Adjustable rate mortgages have lost
much of the popularity they enjoyed in the mid-2000s and Freddie Mac’s 28th
Annual Adjustable-Rate Mortgage Survey for 2012 found that hybrid ARMs,
especially the 5/1 hybrid are the most popular ARMs offered by lenders.

With ARM initial period rates at
historically low levels, reflecting, in part, the low levels of the Treasury
yields that are used as indexes, the survey, conducted between January 3 and
January 5, found there was, in fact, little difference in the initial interest
rate for the traditional one-year adjustable, the 3/1 hybrid and the 5/1
hybrid.  The longer-term products such as
the 7/1 and 10/1 hybrids were, because of their long initial fixed-rate period,
priced closer to the rate on a 30-year fixed rate mortgage.

The 5/1 hybrid ARM continued to be
the most popular loan product (sic) offered by lenders and nearly all of the
ARM lenders who participated in the survey offered such a loan.  Following the 5/1 in popularity were the 3/1
and the 7/1.  Less than one-half of the lenders
now offer the one-year adjustable, and only 4 percent offered a 3/3 ARM that
adjusts once every three years.  The 7/1
and 10/1 ARMs, were available from 63 percent and 38 percent of the survey
participants, respectively.

The survey found that the interest
rate savings for the 5/1 hybrid compared to the 30-year fixed-rate mortgage was
about 1 percentage point in early 2012. 
This was virtually unchanged from the savings found in the January 2011

Of the 121 ARM lenders surveyed, 65
percent offered loans tied to constant-maturity Treasuries, down from 71
percent in 2011; the remaining offered products tied to future rates indexed to
the London Interbank Offered Rate (LIBOR).  With the onset of the debt
crisis in the Eurozone, the 1-year LIBOR rate less the 1-year constant-maturity
Treasury yield peaked over the week ending January 6 at over 1 percentage
point, compared to around 0.5 percentage points over the same week in 2011. As
a result, 1-year LIBOR indexed ARMs may have adjusted up or did not adjust
materially down compared with Treasury-indexed ARMs.  The uncertainty over
LIBOR movements may have led some current borrowers to avoid LIBOR ARMs.

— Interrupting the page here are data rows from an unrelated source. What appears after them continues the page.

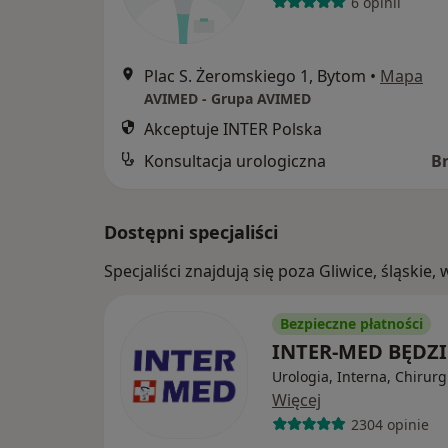
6 opinii
Plac S. Żeromskiego 1, Bytom
•
Mapa
AVIMED - Grupa AVIMED
Akceptuje INTER Polska
Konsultacja urologiczna
B
Dostępni specjaliści
Specjaliści znajdują się poza Gliwice, śląski
Bezpieczne płatności
INTER-MED BĘDZ
Urologia, Interna, Chirurg
Więcej
2304 opinie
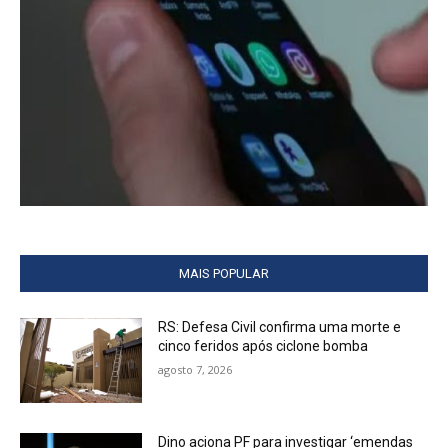
MAIS POPULAR
RS: Defesa Civil confirma uma morte e
cinco feridos após ciclone bomba
agosto 7, 2026
Dino aciona PF para investigar ‘emendas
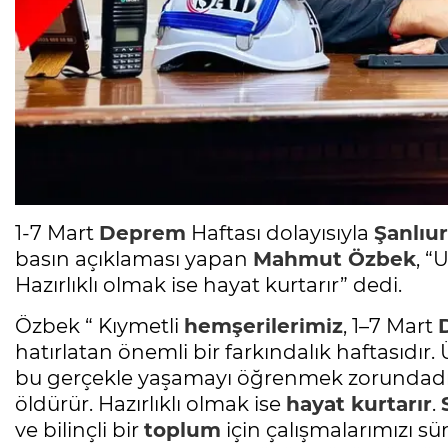
1-7 Mart
Deprem
Haftası dolayısıyla
Şanlıur
basın açıklaması yapan
Mahmut Özbek
, 
Hazırlıklı olmak ise hayat kurtarır” dedi.
Özbek “ Kıymetli
hemşerilerimiz
, 1–7 Mart
hatırlatan önemli bir farkındalık haftasıdır
bu gerçekle yaşamayı öğrenmek zorundad
öldürür. Hazırlıklı olmak ise
hayat kurtarır
.
ve bilinçli bir
toplum
için çalışmalarımızı s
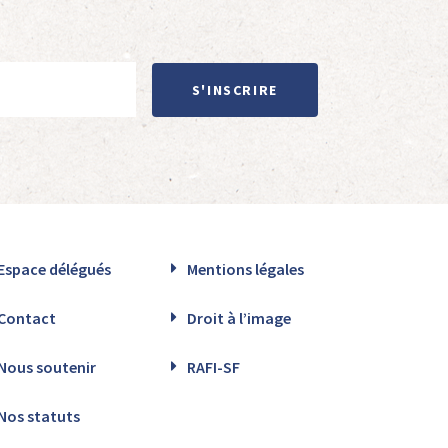
S'INSCRIRE
Espace délégués
Mentions légales
Contact
Droit à l’image
Nous soutenir
RAFI-SF
Nos statuts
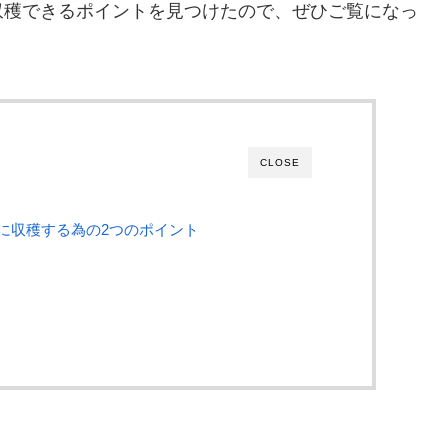
収穫できるポイントを見つけたので、ぜひご覧になっ
CLOSE
に収穫する為の2つのポイント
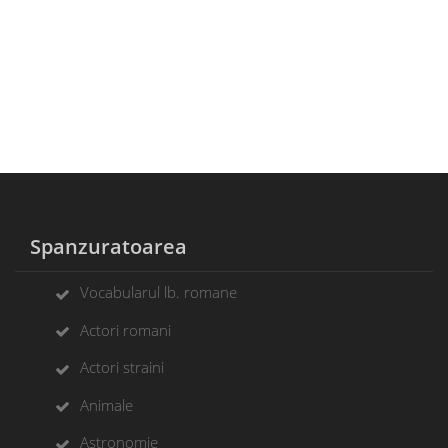
Spanzuratoarea
Vocabularul lb. romane
Actori romani
Actori straini
Animale
Astronomie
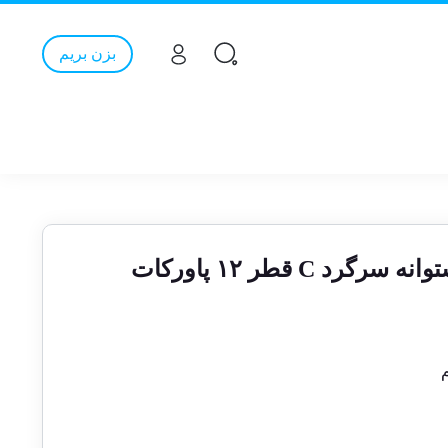
بزن بریم
رد C قطر ۱۲ پاورکات
م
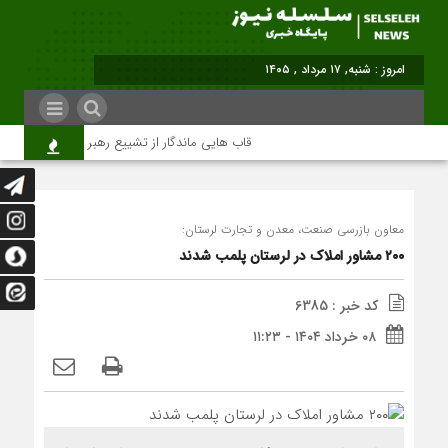
امروز : شنبه, ۱۷ مرداد , ۱۴۰۵
قاب هایی ماندگار از تشییع رهبر شهید در تهران
معاون بازرسی صنعت، معدن و تجارت لرستان:
۲۰۰ مشاور املاک در لرستان پلمب شدند
کد خبر : 6385
۰۸ خرداد ۱۴۰۴ - ۱۱:۲۳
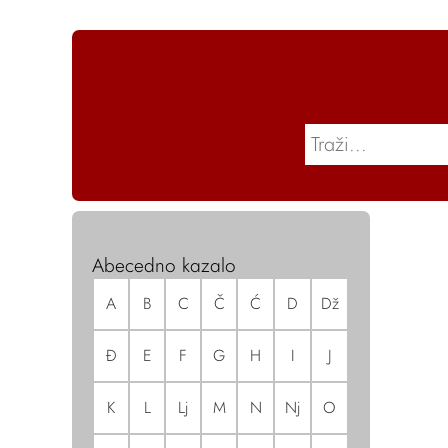
Abecedno kazalo
A
B
C
Č
Ć
D
Dž
Đ
E
F
G
H
I
J
K
L
Lj
M
N
Nj
O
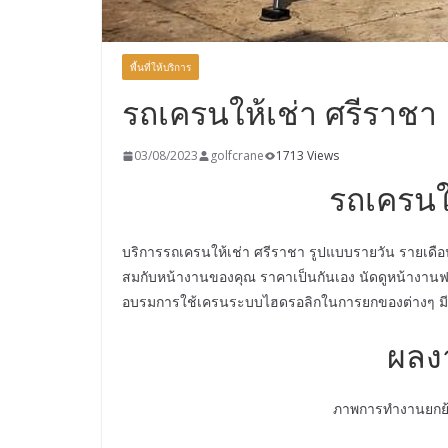
พื้นที่ให้บริการ
รถเครนให้เช่า ศรีราชา
03/08/2023
golfcrane
1713 Views
รถเครนใ
บริการรถเครนให้เช่า ศรีราชา รูปแบบรายวัน รายเดื
สมกับหน้างานของคุณ ราคาเป็นกันเอง นัดดูหน้างานฟร
อบรมการใช้เครนระบบไฮดรอลิกในการยกของต่างๆ มีใบ
ผลง
ภาพการทำงานยกย้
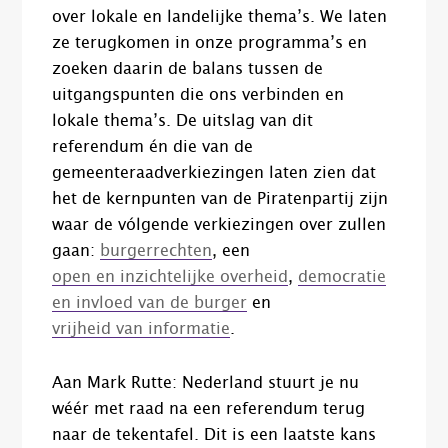
over lokale en landelijke thema’s. We laten
ze terugkomen in onze programma’s en
zoeken daarin de balans tussen de
uitgangspunten die ons verbinden en
lokale thema’s. De uitslag van dit
referendum én die van de
gemeenteraadverkiezingen laten zien dat
het de kernpunten van de Piratenpartij zijn
waar de vólgende verkiezingen over zullen
gaan:
b
urgerrechten
,
een
open en inzichtelijke overheid
,
d
emocratie
en invloed
van de
burger
en
vrijheid van informatie
.
Aan Mark Rutte: Nederland stuurt je nu
wéér met raad na een referendum terug
naar de tekentafel. Dit is een laatste kans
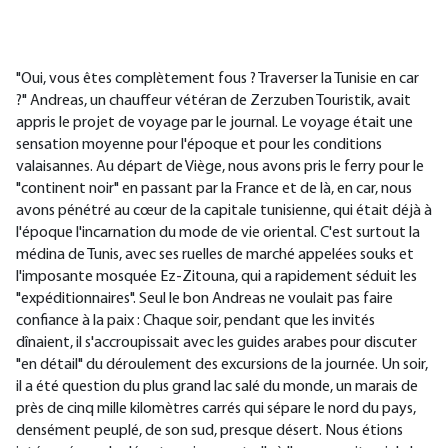
"Oui, vous êtes complètement fous ? Traverser la Tunisie en car
?" Andreas, un chauffeur vétéran de Zerzuben Touristik, avait
appris le projet de voyage par le journal. Le voyage était une
sensation moyenne pour l'époque et pour les conditions
valaisannes. Au départ de Viège, nous avons pris le ferry pour le
"continent noir" en passant par la France et de là, en car, nous
avons pénétré au cœur de la capitale tunisienne, qui était déjà à
l'époque l'incarnation du mode de vie oriental. C'est surtout la
médina de Tunis, avec ses ruelles de marché appelées souks et
l'imposante mosquée Ez-Zitouna, qui a rapidement séduit les
"expéditionnaires". Seul le bon Andreas ne voulait pas faire
confiance à la paix : Chaque soir, pendant que les invités
dînaient, il s'accroupissait avec les guides arabes pour discuter
"en détail" du déroulement des excursions de la journée. Un soir,
il a été question du plus grand lac salé du monde, un marais de
près de cinq mille kilomètres carrés qui sépare le nord du pays,
densément peuplé, de son sud, presque désert. Nous étions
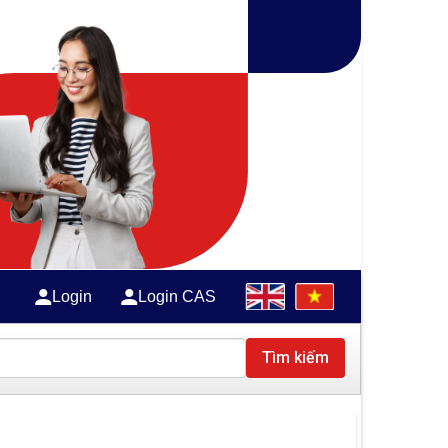
Login
Login CAS
Tìm kiếm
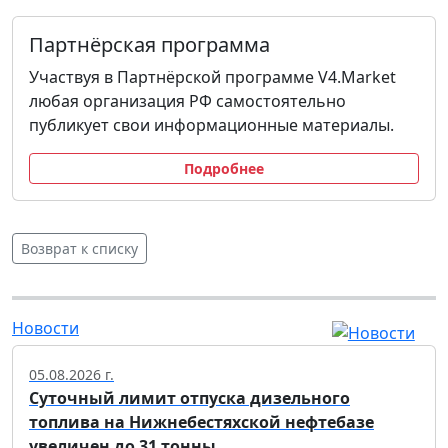
Партнёрская программа
Участвуя в Партнёрской программе V4.Market
любая организация РФ самостоятельно
публикует свои информационные материалы.
Подробнее
Возврат к списку
Новости
05.08.2026 г.
Суточный лимит отпуска дизельного
топлива на Нижнебестяхской нефтебазе
увеличен до 31 тонны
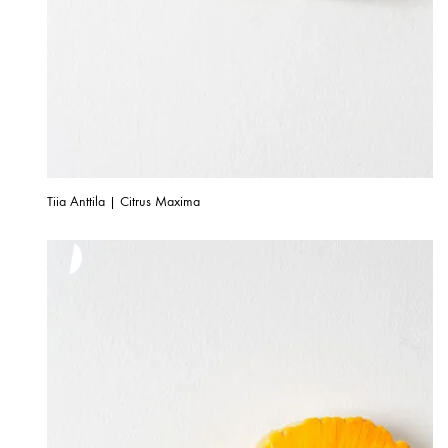
Tiia Anttila | Citrus Maxima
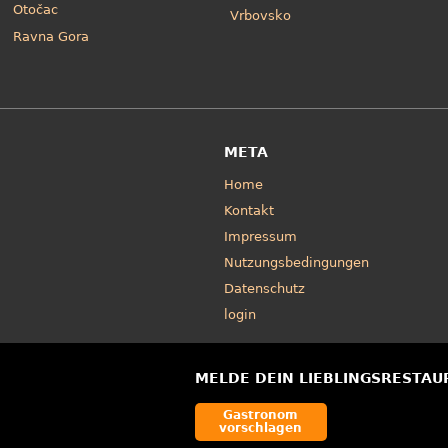
Otočac
Vrbovsko
Ravna Gora
META
Home
Kontakt
Impressum
Nutzungsbedingungen
Datenschutz
login
MELDE DEIN LIEBLINGSRESTAU
Gastronom
vorschlagen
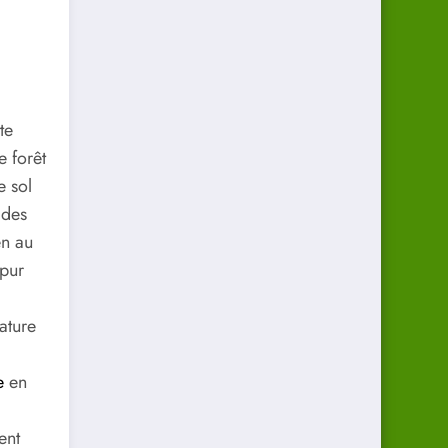
te
 forêt
e sol
 des
en au
 pur
a
ature
e
en
ent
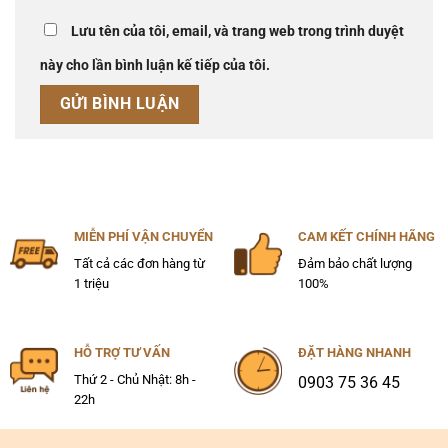
Lưu tên của tôi, email, và trang web trong trình duyệt
này cho lần bình luận kế tiếp của tôi.
MIỄN PHÍ VẬN CHUYỂN
CAM KẾT CHÍNH HÃNG
Tất cả các đơn hàng từ
Đảm bảo chất lượng
1 triệu
100%
HỖ TRỢ TƯ VẤN
ĐẶT HÀNG NHANH
Thứ 2 - Chủ Nhật: 8h -
0903 75 36 45
22h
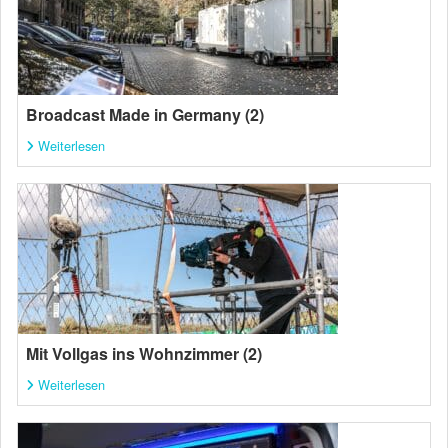
Broadcast Made in Germany (2)
Weiterlesen
Mit Vollgas ins Wohnzimmer (2)
Weiterlesen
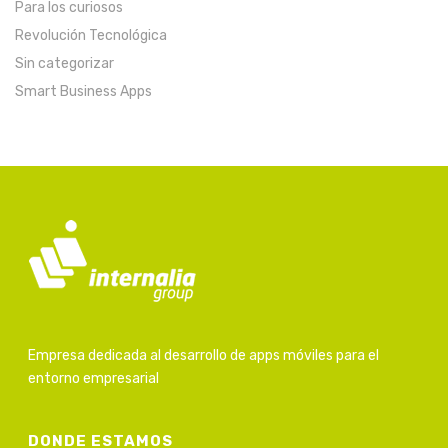
Para los curiosos
Revolución Tecnológica
Sin categorizar
Smart Business Apps
Empresa dedicada al desarrollo de apps móviles para el
entorno empresarial
DONDE ESTAMOS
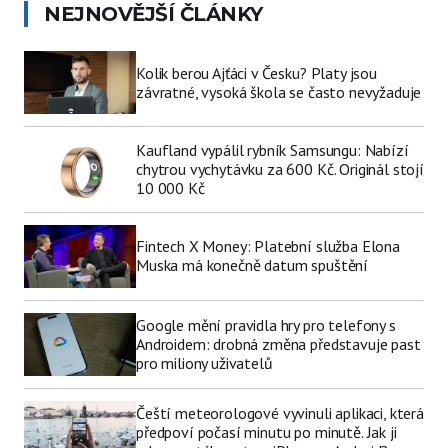
NEJNOVĚJŠÍ ČLÁNKY
Kolik berou Ajťáci v Česku? Platy jsou
závratné, vysoká škola se často nevyžaduje
Kaufland vypálil rybník Samsungu: Nabízí
chytrou vychytávku za 600 Kč. Originál stojí
10 000 Kč
Fintech X Money: Platební služba Elona
Muska má konečně datum spuštění
Google mění pravidla hry pro telefony s
Androidem: drobná změna představuje past
pro miliony uživatelů
Čeští meteorologové vyvinuli aplikaci, která
předpoví počasí minutu po minutě. Jak ji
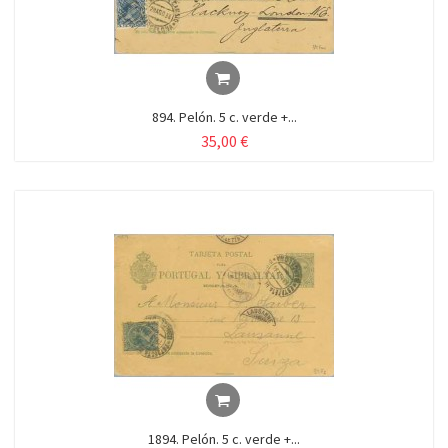
894. Pelón. 5 c. verde +...
35,00 €
1894. Pelón. 5 c. verde +...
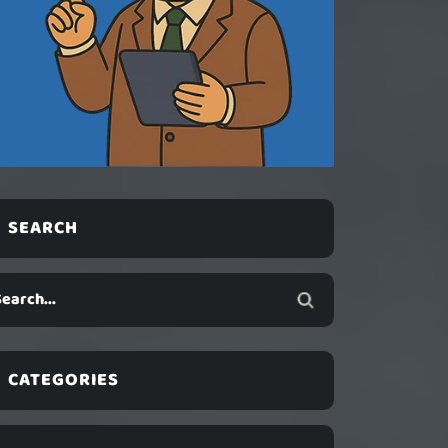
SEARCH
CATEGORIES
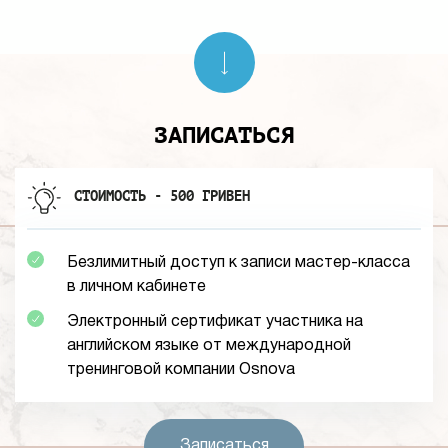
ЗАПИСАТЬСЯ
СТОИМОСТЬ - 500 ГРИВЕН
Безлимитный доступ к записи мастер-класса
в личном кабинете
Электронный сертификат участника на
английском языке от международной
тренинговой компании Osnova
Записаться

Frank Nothaft, vice president and
chief economist, Freddie Mac said of the survey findings, “Homebuyers have
shied away from ARMs, particularly traditional 1-year ARMs, because they are
wary of the risk and uncertainty.  Borrowers who have taken out ARMs
generally prefer hybrids, because these products include an extended initial
period where the interest rate is fixed. ARMs today are financing just over 10
percent of new home-purchase loans. In June 2004, ARMs hit a peak share of 40
percent of the home-purchase market but by early 2009, that share had fallen to
just 3 percent, according to the Federal Housing Finance Agency. We are
expecting ARMs to gradually gain back some favor with mortgage borrowers rising
to a 14 percent share of the home-purchase market in 2012.”